The Number the Media is Ignoring: 200,000 Fewer People Employed in Household Survey

While the mainstream media is burying the rising 8.3 % unemployment rate by touting 163,000 jobs created in July, there is another number they are ignoring: the fact that roughly 200,000 fewer people reported that they were working.

The Bureau of Labor Statistics conducts two surveys each month, one of employers and the other of households. It’s a fact used by the media to justify focusing on job growth rather than the unemployment rate. But the numbers in the household survey–the one the media is ignoring–actually outweigh the job growth in the employer survey.

In fact, if you compare the two numbers–an apples-to-oranges comparison, but the mainstream media is already treating the two surveys as if they are interchangeable–there have been net job losses in July. The reason for the mismatch between the surveys is that hiring and layoff in July are traditionally volatile–a fact the mainstream media was careful to highlight the day before the numbers were released. 
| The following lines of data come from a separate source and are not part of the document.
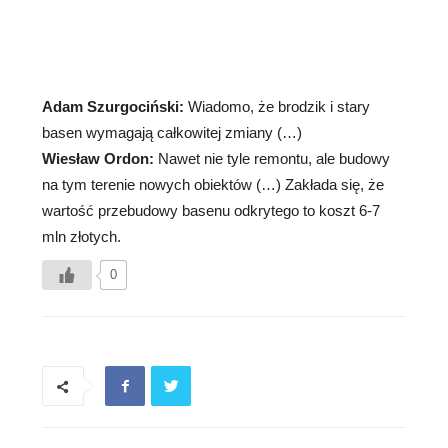
Adam Szurgociński:
Wiadomo, że brodzik i stary
basen wymagają całkowitej zmiany (…)
Wiesław Ordon:
Nawet nie tyle remontu, ale budowy
na tym terenie nowych obiektów (…) Zakłada się, że
wartość przebudowy basenu odkrytego to koszt 6-7
mln złotych.
0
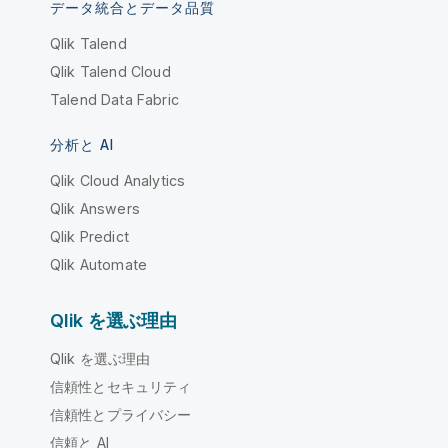
データ統合とデータ品質
Qlik Talend
Qlik Talend Cloud
Talend Data Fabric
分析と AI
Qlik Cloud Analytics
Qlik Answers
Qlik Predict
Qlik Automate
Qlik を選ぶ理由
Qlik を選ぶ理由
信頼性とセキュリティ
信頼性とプライバシー
信頼と AI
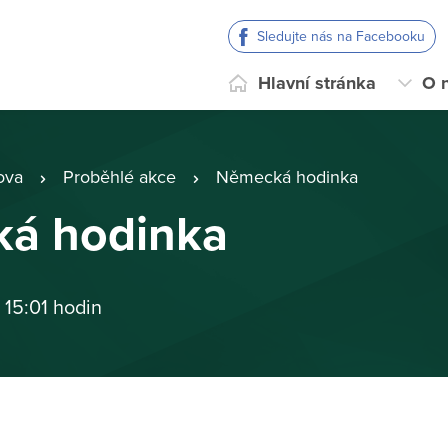
Sledujte nás na Facebooku
Hlavní stránka
O 
ova
Proběhlé akce
Německá hodinka
á hodinka
 15:01 hodin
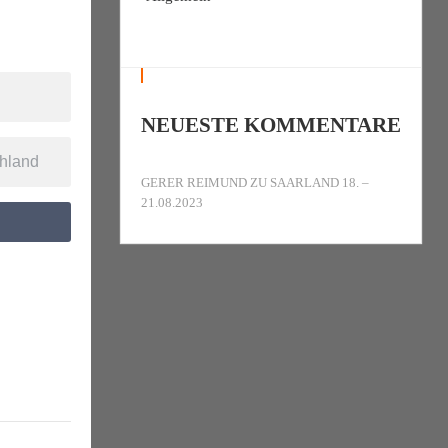
NEUESTE KOMMENTARE
GERER REIMUND
ZU
SAARLAND 18. –
21.08.2023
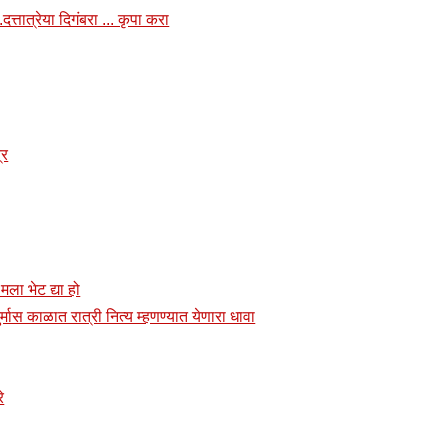
त्तात्रेया दिगंबरा ... कृपा करा
्र
 मला भेट द्या हो
र्मास काळात रात्री नित्य म्हणण्यात येणारा धावा
े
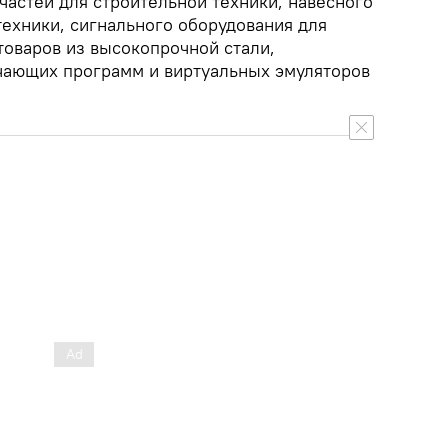
частей для строительной техники, навесного
техники, сигнального оборудования для
товаров из высокопрочной стали,
чающих программ и виртуальных эмуляторов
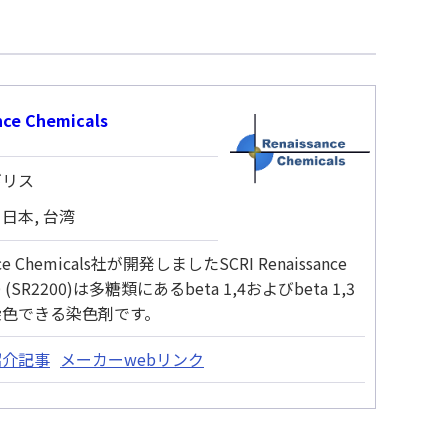
nce Chemicals
ギリス
日本, 台湾
nce Chemicals社が開発しましたSCRI Renaissance
00 (SR2200)は多糖類にあるbeta 1,4およびbeta 1,3
染色できる染色剤です。
紹介記事
メーカーwebリンク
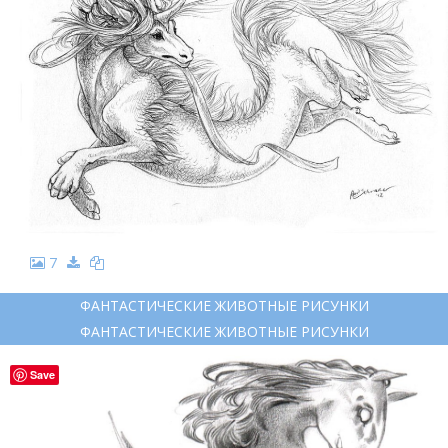
7
ФАНТАСТИЧЕСКИЕ ЖИВОТНЫЕ РИСУНКИ
ФАНТАСТИЧЕСКИЕ ЖИВОТНЫЕ РИСУНКИ
Save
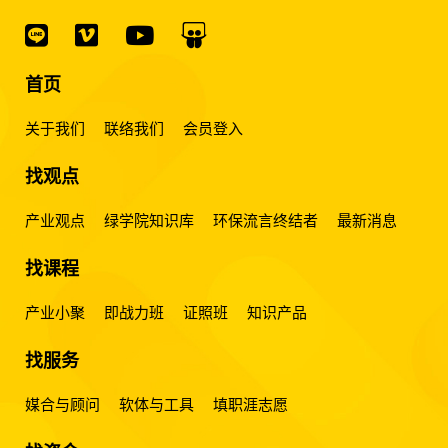
首页
关于我们
联络我们
会员登入
找观点
产业观点
绿学院知识库
环保流言终结者
最新消息
找课程
产业小聚
即战力班
证照班
知识产品
找服务
媒合与顾问
软体与工具
填职涯志愿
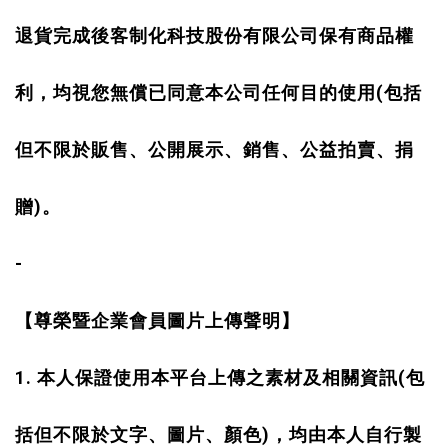
退貨完成後客制化科技股份有限公司保有商品權
(
利，均視您無償已同意本公司任何目的使用
包括
但不限於販售、公開展示、銷售、公益拍賣、捐
)
贈
。
-
【尊榮暨企業會員圖片上傳聲明】
1.
(
本人保證使用本平台上傳之素材及相關資訊
包
)
括但不限於文字、圖片、顏色
，均由本人自行製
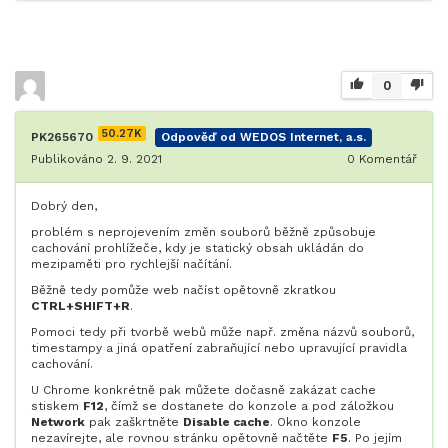
0
50.27K
PK265670
Odpověď od WEDOS Internet, a.s.
Publikováno 2. 9. 2021
0
Komentář
Dobrý den,
problém s neprojevením změn souborů běžně způsobuje
cachování prohlížeče, kdy je statický obsah ukládán do
mezipaměti pro rychlejší načítání.
Běžně tedy pomůže web načíst opětovně zkratkou
CTRL+SHIFT+R
.
Pomoci tedy při tvorbě webů může např. změna názvů souborů,
timestampy a jiná opatření zabraňující nebo upravující pravidla
cachování.
U Chrome konkrétně pak můžete dočasně zakázat cache
stiskem
F12
, čímž se dostanete do konzole a pod záložkou
Network
pak zaškrtněte
Disable cache
. Okno konzole
nezavírejte, ale rovnou stránku opětovně načtěte
F5
. Po jejím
Even if we just take the positive number reported in the employer survey, 163,000 new jobs are not enough to keep up with the growth of the labor force. Economists have pointed this out today–often to the surprise of the journalists interviewing them, who are reassuring each other that the July numbers are good for Barack Obama’s re-election effort. 

When you ask the people actually looking for work–and the roughly 150,000 who have given up, another number the media is neglecting–an entirely different picture emerges, one that the mainstream media have no interest in reporting.